The new Associated Board of the Royal Schools of Music thus formed offered musical qualifications to external candidates from anywhere in the British Empire who could meet its rigorous standards. 1,141 candidates entered for the first examinations in 1890, despite the high entry fee of two guineas. The income helped both institutions to keep their own student fees at an affordable level, which enabled the college to make a full three-year course of study its basic standard. Because of the thorough training thus offered, the high standard of playing of the college's students quickly became known. Leading musicians willingly appeared with the college orchestra, including Joseph Joachim and Hans Richter. Manns, Eugène Ysaÿe and Bernard Shaw praised it strongly. The historian David Wright says of Grove's legacy: "The founding of the RCM in 1883 clearly represents the major turning point for musical training in Britain. The new attitudes it espoused stemmed directly from the professionalizing ethos that modernized and transformed Victorian society."

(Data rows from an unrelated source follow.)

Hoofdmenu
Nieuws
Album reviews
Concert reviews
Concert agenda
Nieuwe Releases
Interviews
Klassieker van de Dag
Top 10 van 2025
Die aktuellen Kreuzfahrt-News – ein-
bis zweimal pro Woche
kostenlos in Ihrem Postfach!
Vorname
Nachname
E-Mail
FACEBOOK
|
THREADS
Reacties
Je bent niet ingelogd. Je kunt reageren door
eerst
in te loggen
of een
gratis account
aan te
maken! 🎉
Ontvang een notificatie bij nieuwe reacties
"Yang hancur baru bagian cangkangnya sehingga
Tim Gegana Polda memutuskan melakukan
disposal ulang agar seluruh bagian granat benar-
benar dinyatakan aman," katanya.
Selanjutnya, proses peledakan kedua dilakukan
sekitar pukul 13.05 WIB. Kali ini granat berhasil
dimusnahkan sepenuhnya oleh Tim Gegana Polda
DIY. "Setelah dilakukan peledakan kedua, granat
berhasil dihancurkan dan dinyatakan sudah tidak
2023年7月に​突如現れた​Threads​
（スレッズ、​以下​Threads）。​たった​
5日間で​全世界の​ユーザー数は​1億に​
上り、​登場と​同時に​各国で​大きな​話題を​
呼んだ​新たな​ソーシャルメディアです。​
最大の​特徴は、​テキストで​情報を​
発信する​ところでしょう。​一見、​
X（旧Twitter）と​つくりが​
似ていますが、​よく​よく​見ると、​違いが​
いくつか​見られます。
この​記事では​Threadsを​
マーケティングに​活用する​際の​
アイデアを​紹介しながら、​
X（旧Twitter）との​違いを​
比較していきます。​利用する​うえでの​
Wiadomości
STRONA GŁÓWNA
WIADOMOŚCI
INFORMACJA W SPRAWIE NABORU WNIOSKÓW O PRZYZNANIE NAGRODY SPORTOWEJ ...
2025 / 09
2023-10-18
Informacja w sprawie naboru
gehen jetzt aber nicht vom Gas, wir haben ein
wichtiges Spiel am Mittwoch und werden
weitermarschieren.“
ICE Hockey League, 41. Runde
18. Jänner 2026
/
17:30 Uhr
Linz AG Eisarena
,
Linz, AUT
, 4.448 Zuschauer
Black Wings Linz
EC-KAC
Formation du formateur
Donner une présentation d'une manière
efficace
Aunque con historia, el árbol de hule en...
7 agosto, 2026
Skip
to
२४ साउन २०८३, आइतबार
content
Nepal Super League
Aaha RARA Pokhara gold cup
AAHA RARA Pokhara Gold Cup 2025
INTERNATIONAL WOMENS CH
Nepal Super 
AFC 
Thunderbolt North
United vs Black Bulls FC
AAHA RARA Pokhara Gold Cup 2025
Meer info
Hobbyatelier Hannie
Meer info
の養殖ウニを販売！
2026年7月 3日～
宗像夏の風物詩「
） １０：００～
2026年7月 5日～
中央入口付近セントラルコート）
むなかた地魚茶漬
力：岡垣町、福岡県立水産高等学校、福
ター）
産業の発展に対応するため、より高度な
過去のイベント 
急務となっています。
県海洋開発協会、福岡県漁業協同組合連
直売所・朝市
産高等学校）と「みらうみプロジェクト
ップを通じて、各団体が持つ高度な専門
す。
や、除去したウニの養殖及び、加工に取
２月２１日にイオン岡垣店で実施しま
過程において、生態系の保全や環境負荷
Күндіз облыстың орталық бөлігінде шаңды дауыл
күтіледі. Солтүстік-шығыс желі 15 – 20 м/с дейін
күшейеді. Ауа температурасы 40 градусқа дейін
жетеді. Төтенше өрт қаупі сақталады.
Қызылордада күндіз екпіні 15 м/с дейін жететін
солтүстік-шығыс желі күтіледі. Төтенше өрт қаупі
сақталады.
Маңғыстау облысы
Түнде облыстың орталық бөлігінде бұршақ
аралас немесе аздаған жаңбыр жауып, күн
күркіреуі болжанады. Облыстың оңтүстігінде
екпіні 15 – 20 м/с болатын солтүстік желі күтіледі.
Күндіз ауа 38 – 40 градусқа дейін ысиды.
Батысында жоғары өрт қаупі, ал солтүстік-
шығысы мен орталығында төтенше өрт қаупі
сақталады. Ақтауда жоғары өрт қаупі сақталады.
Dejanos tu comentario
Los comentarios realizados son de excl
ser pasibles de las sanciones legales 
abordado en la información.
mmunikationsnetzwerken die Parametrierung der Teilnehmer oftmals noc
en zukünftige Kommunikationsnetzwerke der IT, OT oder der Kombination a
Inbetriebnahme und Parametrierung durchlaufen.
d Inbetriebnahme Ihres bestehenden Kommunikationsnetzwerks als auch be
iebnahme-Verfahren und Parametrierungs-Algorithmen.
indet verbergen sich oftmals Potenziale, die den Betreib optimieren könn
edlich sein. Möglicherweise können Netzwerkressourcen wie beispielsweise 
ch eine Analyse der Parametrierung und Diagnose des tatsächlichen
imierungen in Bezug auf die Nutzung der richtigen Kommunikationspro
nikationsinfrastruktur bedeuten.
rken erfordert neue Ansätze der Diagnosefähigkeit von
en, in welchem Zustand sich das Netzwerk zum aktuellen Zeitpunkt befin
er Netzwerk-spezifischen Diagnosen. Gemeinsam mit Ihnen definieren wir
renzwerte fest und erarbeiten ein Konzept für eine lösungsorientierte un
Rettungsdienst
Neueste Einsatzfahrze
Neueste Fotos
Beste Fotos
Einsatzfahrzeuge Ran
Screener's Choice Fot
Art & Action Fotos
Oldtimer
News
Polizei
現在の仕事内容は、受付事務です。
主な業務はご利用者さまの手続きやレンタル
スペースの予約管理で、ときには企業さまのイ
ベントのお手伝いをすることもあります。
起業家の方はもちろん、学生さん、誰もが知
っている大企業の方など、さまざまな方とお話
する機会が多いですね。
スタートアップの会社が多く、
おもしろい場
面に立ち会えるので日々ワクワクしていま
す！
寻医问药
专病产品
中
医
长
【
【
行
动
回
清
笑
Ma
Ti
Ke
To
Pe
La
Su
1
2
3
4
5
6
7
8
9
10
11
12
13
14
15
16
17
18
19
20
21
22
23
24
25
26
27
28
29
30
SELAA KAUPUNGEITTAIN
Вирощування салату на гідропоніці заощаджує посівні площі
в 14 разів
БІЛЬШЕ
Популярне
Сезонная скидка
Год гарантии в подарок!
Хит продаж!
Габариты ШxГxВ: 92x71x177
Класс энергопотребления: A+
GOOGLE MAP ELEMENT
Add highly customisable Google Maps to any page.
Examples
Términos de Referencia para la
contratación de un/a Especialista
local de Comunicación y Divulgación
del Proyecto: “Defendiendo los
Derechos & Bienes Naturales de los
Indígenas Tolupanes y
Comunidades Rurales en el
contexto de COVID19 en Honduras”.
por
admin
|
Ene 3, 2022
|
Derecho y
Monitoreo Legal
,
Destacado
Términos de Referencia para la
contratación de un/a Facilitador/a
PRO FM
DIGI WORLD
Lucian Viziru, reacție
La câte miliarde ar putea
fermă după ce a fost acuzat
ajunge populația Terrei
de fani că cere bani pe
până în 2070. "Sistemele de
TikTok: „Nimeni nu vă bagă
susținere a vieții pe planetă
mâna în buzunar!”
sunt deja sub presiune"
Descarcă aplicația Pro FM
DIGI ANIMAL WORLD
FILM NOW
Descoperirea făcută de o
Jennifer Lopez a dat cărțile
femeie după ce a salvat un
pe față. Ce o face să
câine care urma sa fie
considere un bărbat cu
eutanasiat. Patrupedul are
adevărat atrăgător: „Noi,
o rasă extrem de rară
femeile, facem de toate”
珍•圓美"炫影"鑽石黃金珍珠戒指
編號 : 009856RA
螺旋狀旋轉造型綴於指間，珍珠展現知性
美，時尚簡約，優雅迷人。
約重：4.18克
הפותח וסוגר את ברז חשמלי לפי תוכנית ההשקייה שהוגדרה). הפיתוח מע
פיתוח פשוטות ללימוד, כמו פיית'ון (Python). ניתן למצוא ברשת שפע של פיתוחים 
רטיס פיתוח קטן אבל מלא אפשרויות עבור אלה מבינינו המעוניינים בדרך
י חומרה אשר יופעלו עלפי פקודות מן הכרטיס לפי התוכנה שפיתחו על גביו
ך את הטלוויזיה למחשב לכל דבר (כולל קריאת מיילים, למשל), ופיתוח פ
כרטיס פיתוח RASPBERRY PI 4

===Retirement and last years===
Grove retired at Christmas 1894, when he was succeeded by Parry. By this time, a new building had been constructed for the college. Grove was elected an International Member of the American Philosophical Society in 1895. In 1896 Grove's Beethoven and his Nine Symphonies, "addressed to the amateurs of this country", appeared.

Early in 1899, Grove's health began to fail, and he died, aged 79, on 28 May 1900, in the house at Sydenham in which he had lived for nearly 40 years. He was buried in Ladywell and Brockley Cemetery.